Get file size without using System.IO.FileInfo?
Asked Answered
G

6

16

Is it possible to get the size of a file in C# without using System.IO.FileInfo at all?

I know that you can get other things like Name and Extension by using Path.GetFileName(yourFilePath) and Path.GetExtension(yourFilePath) respectively, but apparently not file size? Is there another way I can get file size without using System.IO.FileInfo?

The only reason for this is that, if I'm correct, FileInfo grabs more info than I really need, therefore it takes longer to gather all those FileInfo's if the only thing I need is the size of the file. Is there a faster way?

Grano answered 18/1, 2013 at 21:29 Comment(12)
Premature optimization is the root of all evil. Use FileInfo, profile the code, and determine if it is fast enough for your needs. If you have verified that it is both a substantial percentage of the runtime of your application, and that your application is unacceptably slow, then consider other options.Snowbird
I would imagine it's the file size taking the bulk of the time, with the other items coming along for the ride basically for free.Dreamadreamer
Premature optimization is the root of all evil. Is this really causing an issue for you?Vida
@Dreamadreamer And that's assuming the information isn't lazily loaded to begin with.Snowbird
@Snowbird Yep. Profile profile profile.Dreamadreamer
I have a small application that gathers the size info and saves it into an array... but I often have half a million files, give or take and that takes a while to go through all of those files (I'm using FileInfo). I was just wondering if there was a faster way...Grano
@Grano So how long does it take to run? How long does it need to run in for you to meet your requirements?Snowbird
A well-known problem with FileInfo is that it only obtains the data that you ask for. But pretty convenient right now and the reason that trying to optimize it is pointless.Maggie
@Snowbird Requirements can't provide you with possibility. I know what your beating at but the OP is looking to determine BAU, what should they expect. If the OP knows that FileInfo is generally 15% overhead without optimization X, I believe that is what they are after.Lepine
@AaronMcIver If you know that not doing optimization X is 15% slower, but your application spends .001% of it's time doing that task, then there is no compelling reason to use that optimization. However, that is the reason I have just posted comments, and not an answer saying that he should just use FileInfo, because it is not an answer to the question, just the likely course of action the OP should take anyway.Snowbird
System.IO.FileInfo uses Win32's FindFirstFile API call to extract a WIN32_FIND_FILE structure. You could use GetFileSizeEx but it requires a HANDLE which you must obtain from opening the file first. I would assume the former is better on performance. If you really need insane performance, then try the Win32 calls to FindFirstFile (and FindClose) yourself.Investigation
@Servy, I have a meeting shortly but I will run some numbers and get back with specific results. Thank you!Grano
G
10

I performed a benchmark using these two methods:

    public static uint GetFileSizeA(string filename)
    {
        WIN32_FIND_DATA findData;
        FindFirstFile(filename, out findData);
        return findData.nFileSizeLow;
    }

    public static uint GetFileSizeB(string filename)
    {
        IntPtr handle = CreateFile(
            filename,
            FileAccess.Read,
            FileShare.Read,
            IntPtr.Zero,
            FileMode.Open,
            FileAttributes.ReadOnly,
            IntPtr.Zero);
        long fileSize;
        GetFileSizeEx(handle, out fileSize);
        CloseHandle(handle);
        return (uint) fileSize;
    }

Running against a bit over 2300 files, GetFileSizeA took 62-63ms to run. GetFileSizeB took over 18 seconds.

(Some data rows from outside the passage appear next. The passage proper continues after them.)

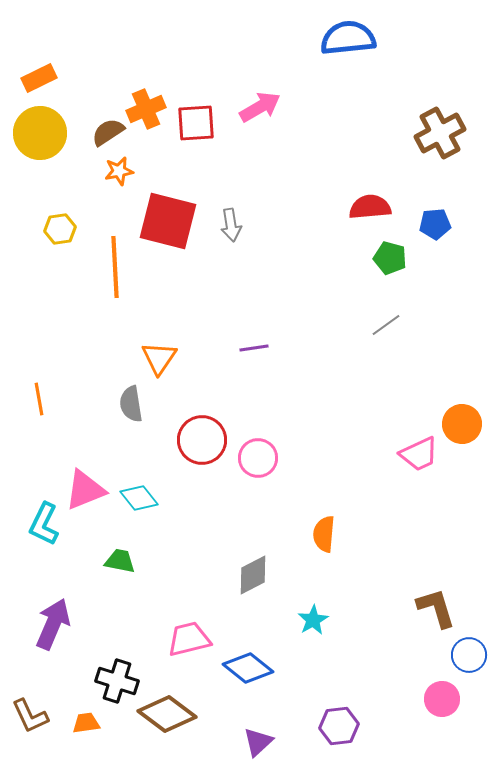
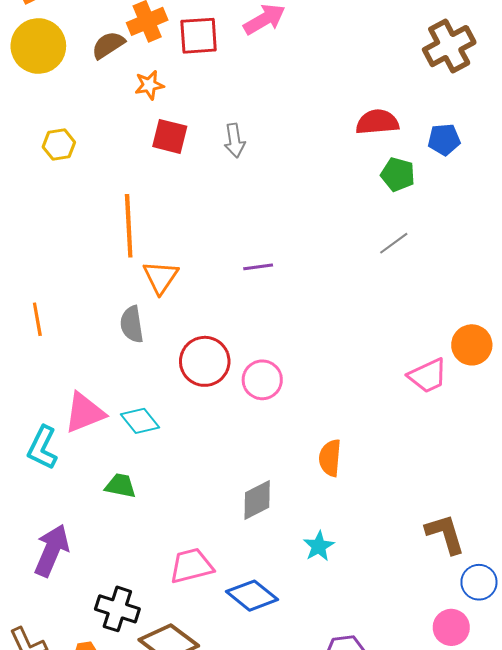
orange star: (119, 171) -> (149, 85), moved
red square: (168, 221) -> (170, 136), size x0.6
orange line: (115, 267) -> (129, 226), moved

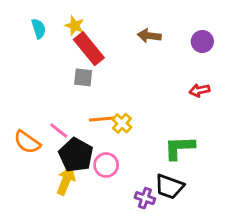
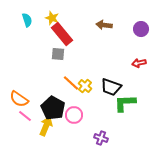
orange line: (102, 119) -> (71, 83), turned 48
pink line: (59, 131) -> (25, 116), moved
black trapezoid: (169, 187) -> (111, 87), moved

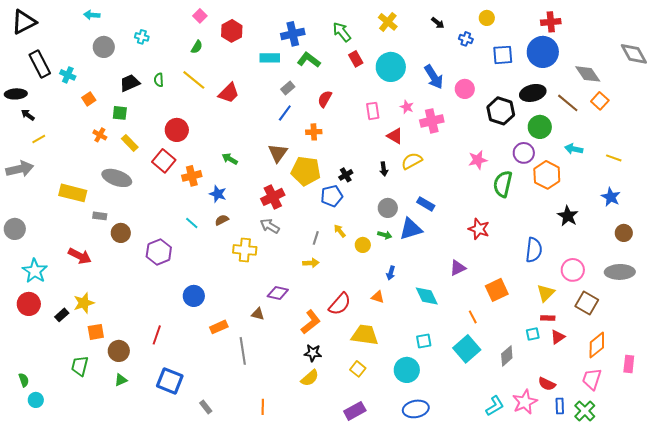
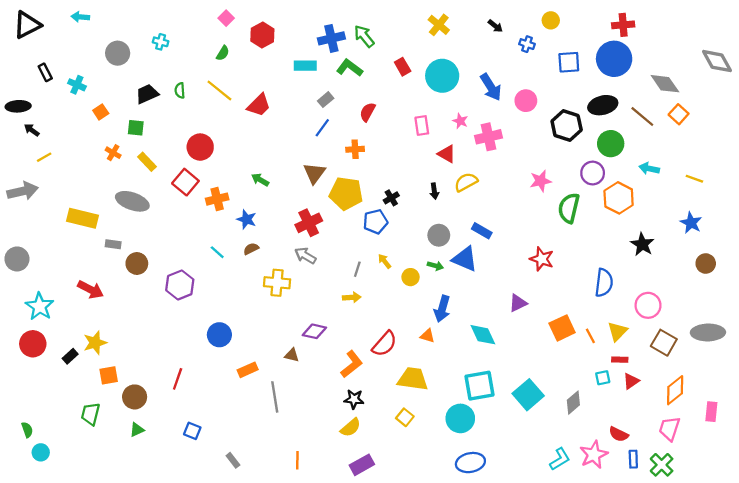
cyan arrow: (92, 15) -> (80, 17), moved
green arrow: (342, 32) -> (364, 36), moved
black rectangle: (40, 64) -> (45, 72), size x0.6
blue triangle: (411, 229) -> (465, 259), turned 40
gray ellipse: (620, 272) -> (708, 332), moved
blue arrow: (391, 273) -> (442, 309), size x1.6
orange line: (473, 317) -> (590, 336), moved
cyan square: (424, 341) -> (480, 386), size x1.8
blue square: (170, 381) -> (192, 431), size x0.6
purple rectangle: (355, 411) -> (362, 465), moved

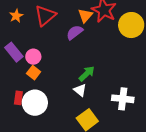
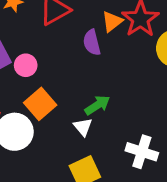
purple semicircle: (75, 32) -> (92, 42), turned -78
orange square: (34, 73) -> (40, 104), moved, size x1.5

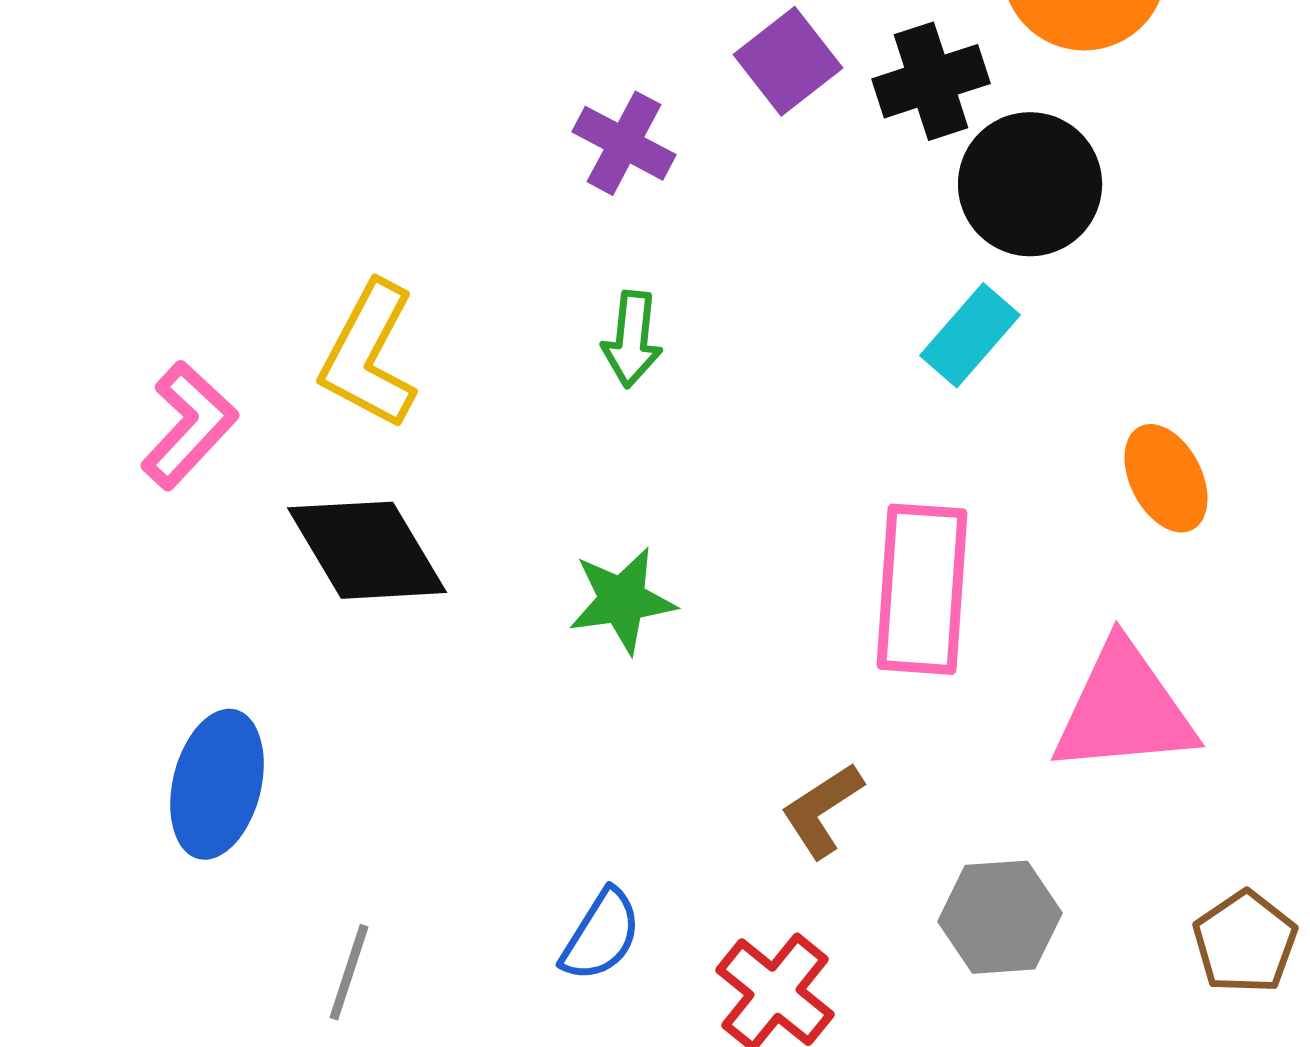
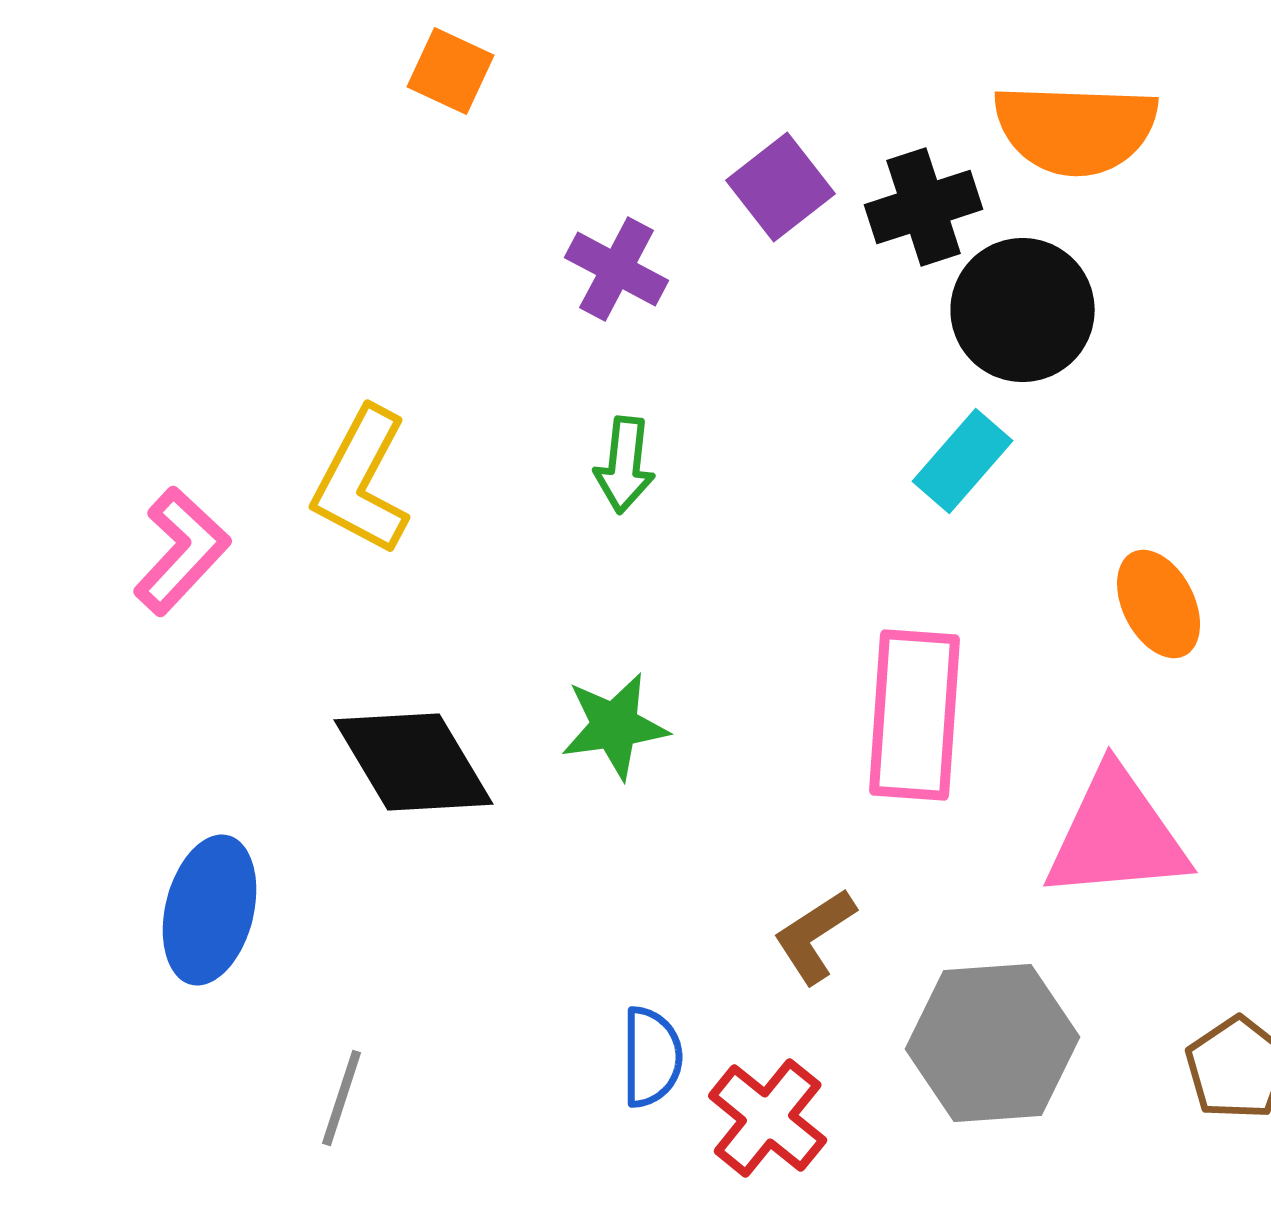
black diamond: (367, 550) -> (414, 762), moved
gray hexagon: (1000, 917) -> (993, 1043), size x1.4
blue semicircle: (601, 935) -> (652, 1057), moved, turned -32

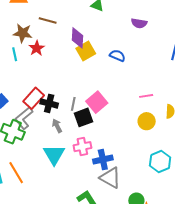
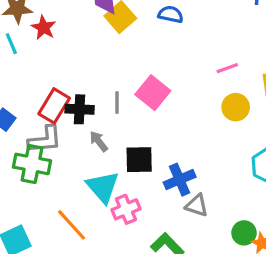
black square: (83, 117) -> (139, 160), moved, turned 30
gray L-shape: (24, 118) -> (45, 140), turned -135
pink cross: (82, 147) -> (126, 209), moved
orange line: (16, 173) -> (72, 225), moved
gray triangle: (110, 178) -> (197, 205), size x0.7

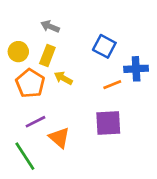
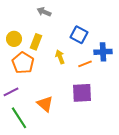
gray arrow: (50, 26) -> (44, 12), moved
yellow arrow: (63, 78) -> (60, 57), moved, turned 40
purple line: (36, 122) -> (11, 92), moved

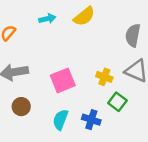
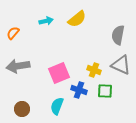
green square: (117, 102) -> (105, 91), turned -35
brown circle: (21, 107) -> (22, 109), moved
blue cross: (91, 120) -> (79, 90), moved

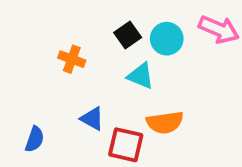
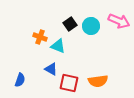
cyan triangle: (141, 76) -> (58, 46), moved
orange semicircle: (165, 122) -> (98, 81), moved

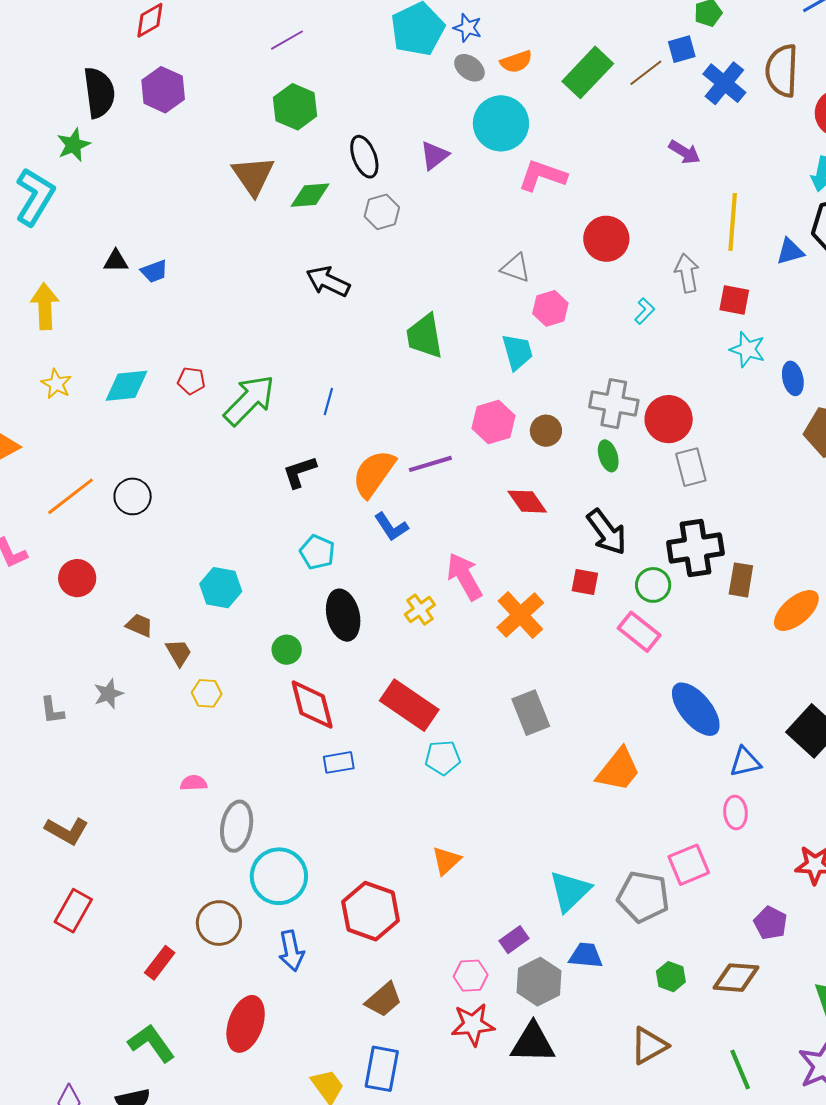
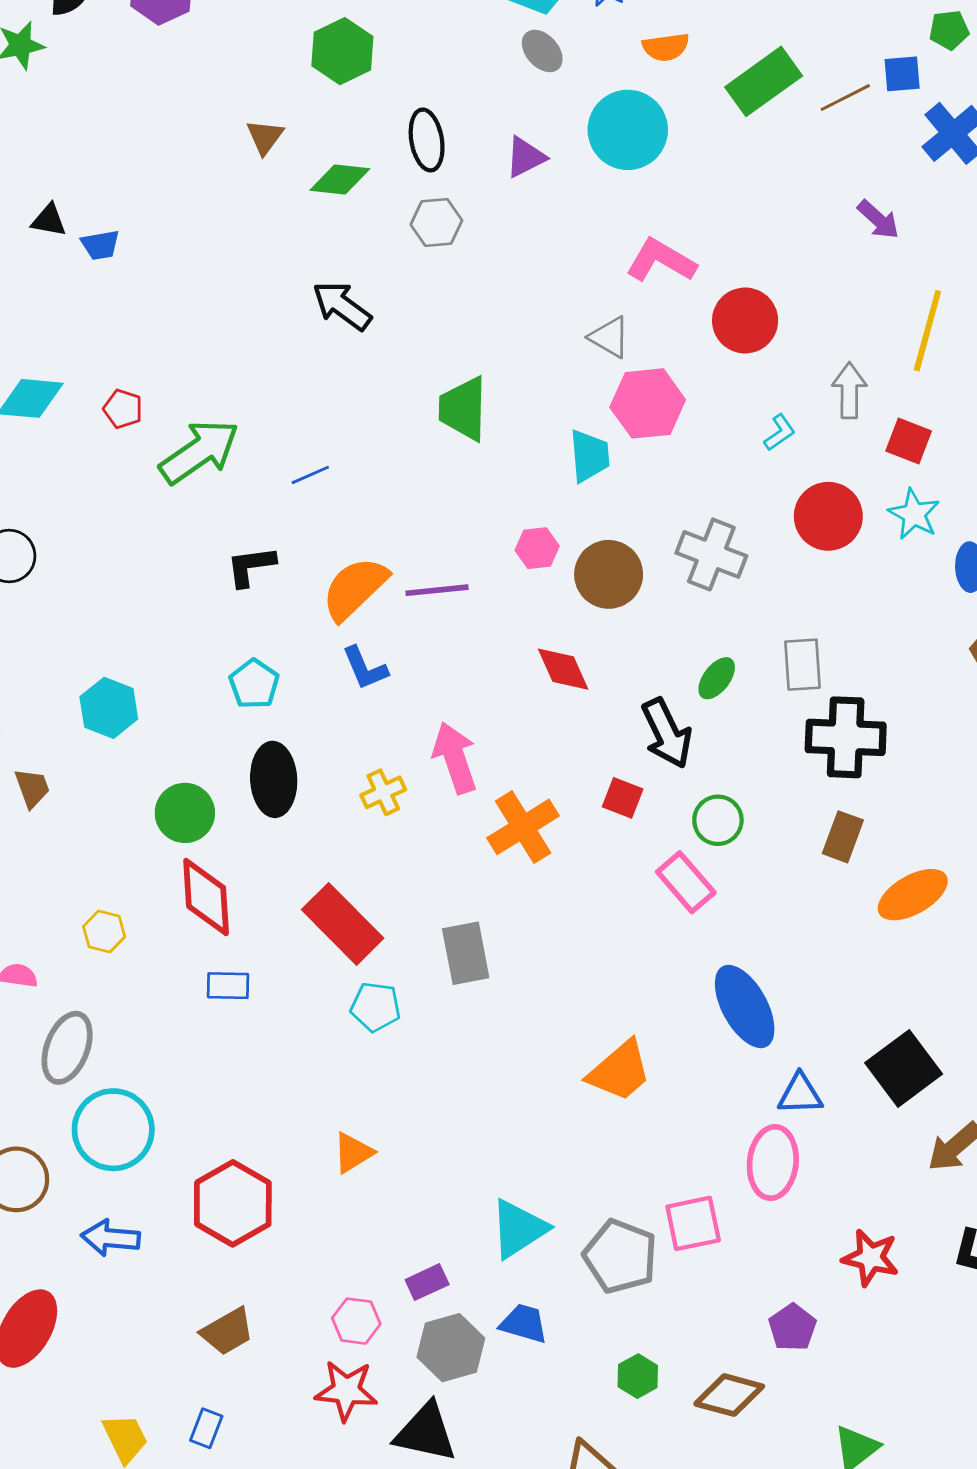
gray ellipse: (469, 68) -> (542, 51), moved
brown triangle: (253, 176) -> (265, 137), size x0.6
pink L-shape: (542, 176) -> (661, 261), moved
pink hexagon: (550, 308) -> (648, 403), size x1.4
blue line: (328, 402) -> (310, 475), turned 40
red circle: (669, 419) -> (828, 516), moved
pink hexagon: (494, 422) -> (537, 548), size x0.7
brown circle: (546, 431) -> (609, 574), size x1.5
green ellipse: (608, 456) -> (717, 678), moved, turned 44
black cross: (695, 548) -> (846, 737), moved
green circle: (287, 650) -> (185, 813), size x1.4
yellow hexagon: (207, 693) -> (104, 932), moved
gray rectangle: (531, 713) -> (466, 953), moved
pink ellipse: (735, 812) -> (773, 1163), size x1.5
blue arrow: (291, 951) -> (111, 1238), turned 96
blue rectangle: (382, 1069) -> (206, 1428), size x0.6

Unless someone sees something I'm doing wrong, I think the answer is clear as to which method is faster.

Is there a way I can refrain from actually opening the file?

Update

Changing FileAttributes.ReadOnly to FileAttributes.Normal reduced the timing so that the two methods were identical in performance.

Furthermore, if you skip the CloseHandle() call, the GetFileSizeEx method becomes about 20-30% faster, though I don't know that I'd recommend that.

Guerrilla answered 18/1, 2013 at 22:41 Comment(6)
It can be further improved by using FindFirstFileEx and limit the search if possible.Parley
@Parley How do you mean limit it? It's searching for a specific filename. In the benchmarking, I got a list of all the files in a directory and then called GetFileSizeA() or GetFileSizeB() with the full path and filename.Guerrilla
I assume that OP indicated by "it takes longer to gather all those" that he's grabbing more files. He didn't said he goes for only one file in one directory necessarily. So I'm pointing out, that I agree he should use FindFirstFile (FindNextFile) in that case. Or possibly FindFirstFileEx. As it provides more options to specify the search options (only folders, large fetch, etc.)Parley
@Pete: I'm getting some reference errors when trying to test the methods you suggested. Do I have to call any particular libraries for these? Thanks.Grano
@Grano Oops. Fixed the code. Change handle to an IntPtr instead. There's extra cost in using SafeHandle because it needs to be released.Guerrilla
@Guerrilla : Could you please tell me where I can find the complete functions for 'FindFirstFile()', 'CreateFile()', 'GetFileSizeEx()', 'CloseHandle()'. I want to use your code in C#.Gwenore
B
6

From a short test i did, i've found that using a FileStream is just 1 millisecond slower in average than using Pete's GetFileSizeB (took me about 21 milliseconds over a network share...). Personally i prefer staying within the BCL limits whenever i can.

The code is simple:

using (var file = new FileStream(path, FileMode.Open, FileAccess.Read, FileShare.ReadWrite))
{
    return file.Length;
}
Brenza answered 19/12, 2013 at 9:19 Comment(1)
In my scenario this code is slower than using FileInfo?Sectional
S
3

As per this comment:

I have a small application that gathers the size info and saves it into an array... but I often have half a million files, give or take and that takes a while to go through all of those files (I'm using FileInfo). I was just wondering if there was a faster way...

Since you're finding the length of so many files you're much more likely to benefit from parallelization than from trying to get the file size through another method. The FileInfo class should be good enough, and any improvements are likely to be small.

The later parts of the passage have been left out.